7. Now, give your token a name and select the type (choose Automation if you have two-step auth enabled).
8. Click on Generate Token.
9. Once generated, you’ll see a random string like npm_Gge2fam0Wes....zteiUNJpKUbYx9M2nfD1x. Copy this token - you won't be able to access it again, so keep it safe and sound.

With your access token in hand, you’re all set to automate your NPM package publishing with GitHub Actions! Let’s get to it! 🚀

Warm up github

Let’s warm up your GitHub repository for the automation ahead! Since our action script will be running on a remote system, it needs access to your NPM token. Here’s how to securely set it up:

1. Head to the GitHub repository where you want to enable this automation.
2. Once you’re in your repository, go to the Settings tab.
3. In the settings menu, look for the Secrets or Secrets and variables section.
4. Click on New repository secret or a similar button.
5. Give your secret a descriptive name, like NPM_TOKEN.
6. Now, paste the token you copied from NPM when you generated it earlier.
7. Hit Add secret to securely store it.

You are done! Your repository is now equipped with the secret sauce it needs for the automation magic to happen smoothly. Ready to rock and roll with GitHub Actions! 🌟

Github actions script

Let’s get your GitHub Actions script set up for automating NPM package publishing! Here’s what you need to do:

Create Folders and File:

1. In the root of your codebase, create a folder named .github.
2. Inside the .github folder, create another folder named workflows.
3. Finally, create a .yml file inside the workflows folder. Let's name it npm_publish.yml.
4. Copy and paste the following code into your npm_publish.yml file:

name: NPM Publish
on:
  release:
    types: [published]

jobs:
  publish:
    runs-on: ubuntu-latest

    steps:
      - uses: actions/checkout@v4

      - name: Set up Node.js
        uses: actions/setup-node@v4
        with:
          node-version: '20.x'
          registry-url: 'https://registry.npmjs.org'

      - name: Install dependencies by npm
        run: npm install

      - name: Run typescript to compile
        run: tsc

      - name: Publish to NPM
        run: npm publish --access public
        env:
          NODE_AUTH_TOKEN: ${{secrets.NPM_TOKEN}}

Explanation of the Script:

1. name: This is the name of your GitHub Action workflow, which you'll see in the Actions tab of your repository.
2. on: Specifies the event that triggers the workflow. In this case, it runs when a new release is published.
3. jobs: Defines the jobs that will be executed as part of this workflow.
4. publish: The name of the job.
5. runs on: Specifies the operating system for the job. Here, it's set to run on the latest version of Ubuntu.
6. steps: Defines the individual steps that make up the job.
7. uses: This step checks out your repository code.
8. name: Each step has a name for better readability in the Actions logs.
9. actions/setup-node: Sets up Node.js with the specified version and registry URL.
10. run: Executes the specified command.
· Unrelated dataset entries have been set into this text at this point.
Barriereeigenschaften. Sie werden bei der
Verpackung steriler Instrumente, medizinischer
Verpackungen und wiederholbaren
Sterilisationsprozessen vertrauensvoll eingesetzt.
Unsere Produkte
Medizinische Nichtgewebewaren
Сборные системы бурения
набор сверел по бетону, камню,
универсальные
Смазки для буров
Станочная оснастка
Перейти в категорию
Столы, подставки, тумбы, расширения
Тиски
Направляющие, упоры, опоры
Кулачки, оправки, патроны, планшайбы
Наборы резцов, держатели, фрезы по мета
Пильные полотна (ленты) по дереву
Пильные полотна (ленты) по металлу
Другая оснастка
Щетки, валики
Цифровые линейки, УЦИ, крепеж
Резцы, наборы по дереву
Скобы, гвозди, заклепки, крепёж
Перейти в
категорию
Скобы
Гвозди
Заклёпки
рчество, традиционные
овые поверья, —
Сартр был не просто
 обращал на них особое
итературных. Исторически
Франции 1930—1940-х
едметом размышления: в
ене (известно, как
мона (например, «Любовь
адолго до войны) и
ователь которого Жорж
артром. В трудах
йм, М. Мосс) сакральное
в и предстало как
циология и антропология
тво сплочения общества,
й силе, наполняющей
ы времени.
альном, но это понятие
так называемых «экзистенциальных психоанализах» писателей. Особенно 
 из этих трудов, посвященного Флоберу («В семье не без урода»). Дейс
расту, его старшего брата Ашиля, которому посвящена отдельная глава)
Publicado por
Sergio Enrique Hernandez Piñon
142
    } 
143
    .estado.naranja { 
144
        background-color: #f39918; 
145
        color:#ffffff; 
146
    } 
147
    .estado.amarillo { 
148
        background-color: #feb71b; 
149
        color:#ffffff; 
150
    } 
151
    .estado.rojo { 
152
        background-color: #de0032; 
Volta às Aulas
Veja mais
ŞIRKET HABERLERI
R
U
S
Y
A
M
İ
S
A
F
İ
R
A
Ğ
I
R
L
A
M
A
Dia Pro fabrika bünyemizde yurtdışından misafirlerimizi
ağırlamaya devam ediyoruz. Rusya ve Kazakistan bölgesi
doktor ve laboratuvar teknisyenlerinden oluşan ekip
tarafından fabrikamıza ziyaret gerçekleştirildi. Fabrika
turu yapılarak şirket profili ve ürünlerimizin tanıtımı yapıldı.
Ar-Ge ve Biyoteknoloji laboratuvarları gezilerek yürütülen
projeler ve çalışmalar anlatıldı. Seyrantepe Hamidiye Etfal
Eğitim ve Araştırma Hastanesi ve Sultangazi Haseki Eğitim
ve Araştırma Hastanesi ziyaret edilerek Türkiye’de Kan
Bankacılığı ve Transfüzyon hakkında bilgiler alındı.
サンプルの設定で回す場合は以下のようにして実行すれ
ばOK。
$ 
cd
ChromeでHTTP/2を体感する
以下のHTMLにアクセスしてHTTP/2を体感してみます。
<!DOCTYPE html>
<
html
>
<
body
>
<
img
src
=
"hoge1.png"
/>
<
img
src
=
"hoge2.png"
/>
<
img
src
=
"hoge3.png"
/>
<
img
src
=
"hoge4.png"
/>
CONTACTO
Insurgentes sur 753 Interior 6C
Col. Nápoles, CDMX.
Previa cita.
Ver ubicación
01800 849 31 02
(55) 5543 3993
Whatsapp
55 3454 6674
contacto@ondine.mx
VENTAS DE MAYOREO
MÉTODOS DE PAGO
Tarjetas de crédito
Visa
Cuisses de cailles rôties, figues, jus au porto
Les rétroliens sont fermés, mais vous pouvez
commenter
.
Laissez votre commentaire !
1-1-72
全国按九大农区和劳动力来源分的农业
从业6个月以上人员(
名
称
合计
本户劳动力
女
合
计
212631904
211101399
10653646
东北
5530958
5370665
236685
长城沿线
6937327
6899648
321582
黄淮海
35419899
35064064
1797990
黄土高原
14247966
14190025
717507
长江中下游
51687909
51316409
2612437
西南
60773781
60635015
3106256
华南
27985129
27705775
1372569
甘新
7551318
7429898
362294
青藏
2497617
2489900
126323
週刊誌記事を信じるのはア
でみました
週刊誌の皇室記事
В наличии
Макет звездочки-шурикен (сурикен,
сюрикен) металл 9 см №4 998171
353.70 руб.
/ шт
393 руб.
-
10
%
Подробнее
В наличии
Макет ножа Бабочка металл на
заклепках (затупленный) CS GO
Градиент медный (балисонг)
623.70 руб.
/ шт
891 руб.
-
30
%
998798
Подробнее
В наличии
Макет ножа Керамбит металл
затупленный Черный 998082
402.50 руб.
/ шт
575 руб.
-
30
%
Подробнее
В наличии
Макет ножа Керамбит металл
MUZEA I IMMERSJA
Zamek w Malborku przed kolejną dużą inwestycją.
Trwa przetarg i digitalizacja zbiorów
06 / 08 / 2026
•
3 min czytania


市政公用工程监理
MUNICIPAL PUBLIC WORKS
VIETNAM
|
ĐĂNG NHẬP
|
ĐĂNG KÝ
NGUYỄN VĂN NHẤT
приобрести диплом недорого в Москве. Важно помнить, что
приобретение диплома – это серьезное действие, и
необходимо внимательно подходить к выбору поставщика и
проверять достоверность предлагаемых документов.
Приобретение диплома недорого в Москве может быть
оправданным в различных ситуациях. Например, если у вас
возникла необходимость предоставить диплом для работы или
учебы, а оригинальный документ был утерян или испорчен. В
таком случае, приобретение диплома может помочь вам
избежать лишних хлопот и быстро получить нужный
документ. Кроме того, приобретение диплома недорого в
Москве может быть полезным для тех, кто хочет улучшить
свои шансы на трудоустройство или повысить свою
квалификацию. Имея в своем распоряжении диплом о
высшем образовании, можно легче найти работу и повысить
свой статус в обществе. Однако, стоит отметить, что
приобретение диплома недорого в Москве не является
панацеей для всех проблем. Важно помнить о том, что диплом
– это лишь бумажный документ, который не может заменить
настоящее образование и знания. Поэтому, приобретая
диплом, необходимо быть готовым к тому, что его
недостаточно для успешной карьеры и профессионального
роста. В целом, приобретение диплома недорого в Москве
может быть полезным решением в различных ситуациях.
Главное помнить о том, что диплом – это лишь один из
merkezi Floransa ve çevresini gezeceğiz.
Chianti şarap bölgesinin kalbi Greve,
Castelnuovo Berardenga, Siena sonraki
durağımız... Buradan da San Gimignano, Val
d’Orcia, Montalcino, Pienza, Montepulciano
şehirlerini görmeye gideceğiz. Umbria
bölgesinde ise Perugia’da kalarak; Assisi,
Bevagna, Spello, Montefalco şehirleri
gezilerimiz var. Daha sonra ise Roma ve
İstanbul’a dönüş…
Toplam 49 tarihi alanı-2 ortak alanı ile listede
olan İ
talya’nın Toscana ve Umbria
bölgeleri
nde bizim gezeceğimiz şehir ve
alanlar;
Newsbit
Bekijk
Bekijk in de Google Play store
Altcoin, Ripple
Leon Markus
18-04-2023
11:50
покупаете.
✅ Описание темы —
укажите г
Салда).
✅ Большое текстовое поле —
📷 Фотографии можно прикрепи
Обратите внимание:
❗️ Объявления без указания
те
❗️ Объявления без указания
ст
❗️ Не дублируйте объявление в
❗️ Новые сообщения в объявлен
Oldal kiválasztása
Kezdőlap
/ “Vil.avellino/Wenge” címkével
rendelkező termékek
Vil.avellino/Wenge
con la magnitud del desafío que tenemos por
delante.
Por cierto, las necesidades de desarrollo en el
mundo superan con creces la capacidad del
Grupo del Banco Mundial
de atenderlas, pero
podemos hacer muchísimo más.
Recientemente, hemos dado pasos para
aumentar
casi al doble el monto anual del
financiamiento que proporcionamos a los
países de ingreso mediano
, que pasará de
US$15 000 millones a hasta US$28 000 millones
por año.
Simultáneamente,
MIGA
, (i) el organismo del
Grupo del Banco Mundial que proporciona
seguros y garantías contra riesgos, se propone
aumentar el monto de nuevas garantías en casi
In this case, it installs npm dependencies, compiles TypeScript, and publishes the package to NPM.
11. env: Sets environment variables. Here, it sets the NODE_AUTH_TOKEN variable to the secret value stored in GitHub Secrets, which allows npm to authenticate during publishing.

That’s it! Your GitHub Actions script is all set up to automate the publishing of your NPM packages whenever you make a new release. 🎉

Test the action

Now push all to github and create a new release. After that you should be able to see something going on to the Actions tab in your repository. If everything works fine you would see your package right in the npm registry.